On average, communication apps have the most installs: 38,456,119. However, communication apps are mostly dominated by few large companies. The top categories are mostly saturated with apps developed by large companies. There is however, a category that is still on the top list on both IOS and Android and does not seem to have fierce competion, which is Books and References. I would explore more on this genre.

In [136]:
for row in android_free_apps:
    if (row[1] == 'BOOKS_AND_REFERENCE') and (row[5] == '1,000,000+'
                                           or row[5] == '5,000,000+'
                                           or row[5] == '10,000,000+'
                                           or row[5] == '50,000,000+'
                                           or row[5] == '100,000,000+'
                                           or row[5] == '500,000,000+'
                                           or row[5] == '1,000,000,000+'):
        print(row[0],':',row[5])

Wikipedia : 10,000,000+
Cool Reader : 10,000,000+
Book store : 1,000,000+
FBReader: Favorite Book Reader : 10,000,000+
Free Books - Spirit Fanfiction and Stories : 1,000,000+
Google Play Books : 1,000,000,000+
AlReader -any text book reader : 5,000,000+
FamilySearch Tree : 1,000,000+
Cloud of Books : 1,000,000+
ReadEra – free ebook reader : 1,000,000+
Ebook Reader : 5,000,000+
Read books online : 5,000,000+
eBoox: book reader fb2 epub zip : 1,000,000+
All Maths Formulas : 1,000,000+
Ancestry : 5,000,000+
HTC Help : 10,000,000+
Moon+ Reader : 10,000,000+
English-Myanmar Dictionary : 1,000,000+
Golden Dictionary (EN-AR) : 1,000,000+
All Language Translator Free : 1,000,000+
Bible : 100,000,000+
Amazon Kindle : 100,000,000+
Aldiko Book Reader : 10,000,000+
Wattpad 📖 Free Books : 100,000,000+
Dictionary - WordWeb : 5,000,000+
50000 Free eBooks & Free AudioBooks : 5,000,000+
Al-Quran (Free) : 10,000,000+
Al Quran Indonesia : 10,000,000+
Al'Quran Bahasa Indonesia : 10,000,000+
Al Quran Al ka

There seems to be various of apps and does not have a lot of apps with hundred of millions of installations. The market shows potential, but we need to create an app with some unique features or distinction as an app with normal reading features could be dominated by Google Play Books or Amaazon Kindle.

## Conclusion
In this project, I analyzed data about the App Store and Google Play mobile apps with the goal of recommending an app profile that can be profitable for both markets (Google Play Store and Apple Store).

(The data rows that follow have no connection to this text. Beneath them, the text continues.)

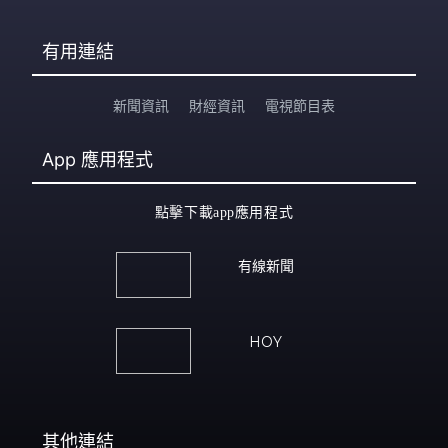
有用連結
新聞資訊
財經資訊
電視節目表
App
應用程式
點擊下載app應用程式
有線新聞
HOY
其他連結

It is concluded that creating a book or reference app could be profitable for both the Google Play and the App Store markets. The markets are already full of book reading apps, so special features besides the general reading feature must be included. Some possible examples are an app for communities for discussion of popular books and daily popular lines from a famous book.